__Data supplied__
::::::
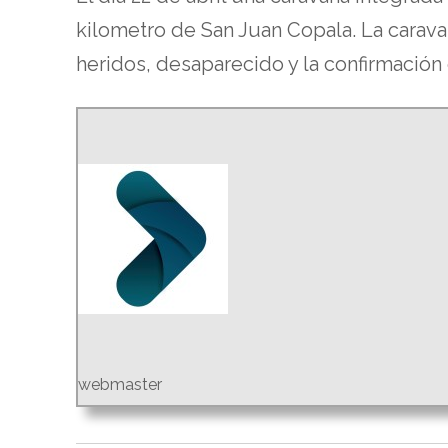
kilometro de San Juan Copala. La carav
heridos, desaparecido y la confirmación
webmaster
::::::
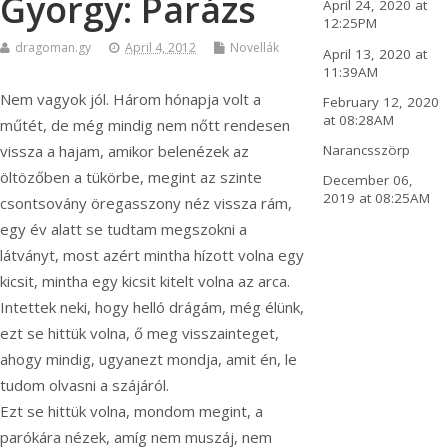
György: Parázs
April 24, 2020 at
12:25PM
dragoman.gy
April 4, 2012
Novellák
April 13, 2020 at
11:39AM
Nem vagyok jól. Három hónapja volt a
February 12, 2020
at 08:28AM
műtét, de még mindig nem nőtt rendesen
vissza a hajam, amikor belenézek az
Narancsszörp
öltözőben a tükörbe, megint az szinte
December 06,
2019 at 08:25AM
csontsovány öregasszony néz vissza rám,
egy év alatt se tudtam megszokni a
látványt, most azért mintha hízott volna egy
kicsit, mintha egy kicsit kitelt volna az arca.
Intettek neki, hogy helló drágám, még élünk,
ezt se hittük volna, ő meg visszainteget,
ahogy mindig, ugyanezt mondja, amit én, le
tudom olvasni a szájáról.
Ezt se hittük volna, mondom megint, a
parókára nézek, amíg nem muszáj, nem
::::::
Within the material above, extract exactly the lines that start at the line containing "Narancsszörp" and stop after the line containing "parókára nézek, amíg nem muszáj, nem", and only those.

Narancsszörp
öltözőben a tükörbe, megint az szinte
December 06,
2019 at 08:25AM
csontsovány öregasszony néz vissza rám,
egy év alatt se tudtam megszokni a
látványt, most azért mintha hízott volna egy
kicsit, mintha egy kicsit kitelt volna az arca.
Intettek neki, hogy helló drágám, még élünk,
ezt se hittük volna, ő meg visszainteget,
ahogy mindig, ugyanezt mondja, amit én, le
tudom olvasni a szájáról.
Ezt se hittük volna, mondom megint, a
parókára nézek, amíg nem muszáj, nem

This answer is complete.